John McCain did not appear on any of the Sunday morning shows this week, nor was his name mentioned with any particular frequency.
But the conversation on the big three network programs centered on the two topics that have come to define and imperil the Arizona Republican's White House bid: Iraq, where his stay-the-course rhetoric has largely dissolved the straight talk credentials that once made him such a formidable general election candidate, and immigration, which is rapidly eroding several years worth of peaceful overtures by Mr. McCain to the GOP's conservative base.
What emerged from Sunday's shows was a reminder of how far Mr.
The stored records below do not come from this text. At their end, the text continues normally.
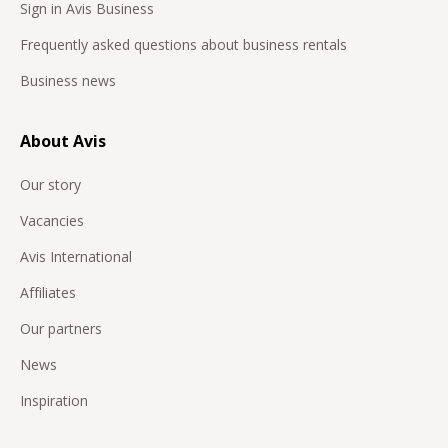
Sign in Avis Business
Frequently asked questions about business rentals
Business news
About Avis
Our story
Vacancies
Avis International
Affiliates
Our partners
News
Inspiration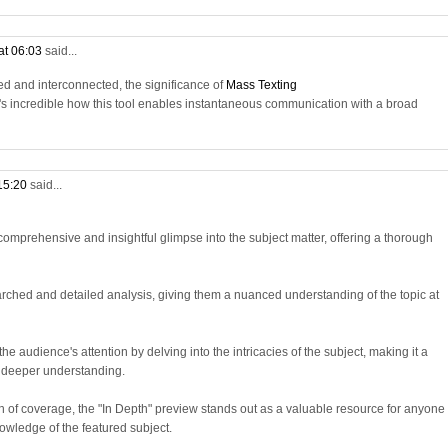
at 06:03
said...
d and interconnected, the significance of
Mass Texting
t's incredible how this tool enables instantaneous communication with a broad
 15:20
said...
omprehensive and insightful glimpse into the subject matter, offering a thorough
arched and detailed analysis, giving them a nuanced understanding of the topic at
e audience's attention by delving into the intricacies of the subject, making it a
a deeper understanding.
h of coverage, the "In Depth" preview stands out as a valuable resource for anyone
owledge of the featured subject.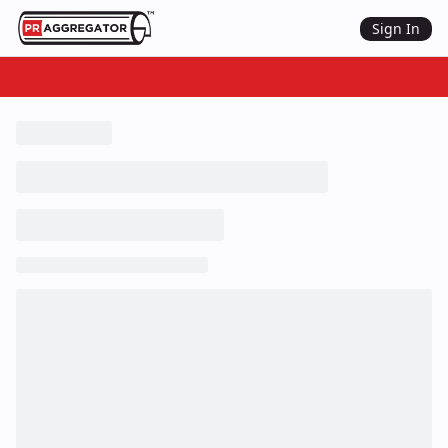
Sign In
McCain's stock has plummeted and a sense that if he is to right his sinking presidential ship, two dates loom large: Early July, when the fate of Mr. McCain's immigration "grand bargain" may be clear, and September, when Congressional Republicans will likely press President Bush for the first time to scale back the American presence in Iraq.
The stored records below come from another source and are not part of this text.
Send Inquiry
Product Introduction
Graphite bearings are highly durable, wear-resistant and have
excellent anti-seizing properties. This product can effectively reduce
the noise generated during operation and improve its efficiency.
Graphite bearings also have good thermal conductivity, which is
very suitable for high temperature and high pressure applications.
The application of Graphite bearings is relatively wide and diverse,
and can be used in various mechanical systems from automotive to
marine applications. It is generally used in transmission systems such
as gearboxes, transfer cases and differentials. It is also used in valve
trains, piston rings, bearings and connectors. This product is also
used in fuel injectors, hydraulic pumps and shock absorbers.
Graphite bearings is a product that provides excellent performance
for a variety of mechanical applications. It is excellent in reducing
As long as those issues predominate, though, Mr. McCain's candidacy appears doomed, a fact underscored on ABC's "This Week," when host George Stephanopoulos highlighted a new poll, released this morning, that shows Mr. McCain's support in the pivotal early primary state of South Carolina collapsing, with a mere 7 percent of respondents backing him, good for a very distant fourth place. (The still-unannounced Fred Thompson led the pack with 25 percent, followed by Rudy Giuliani at 21 percent and Mitt Romney with 11 percent.) Those findings are particularly devastating for Mr. McCain because South Carolina, which George W. Bush used to regain his momentum and to fend off Mr. McCain in the 2000 primaries, is precisely the kind of state where Mr. McCains's militaristic posture and olive branches to the right were supposed to reap dividends in 2008. But his 7 percent is 35 points shy of the 42 percent of the vote he tallied when he came in second in 2000.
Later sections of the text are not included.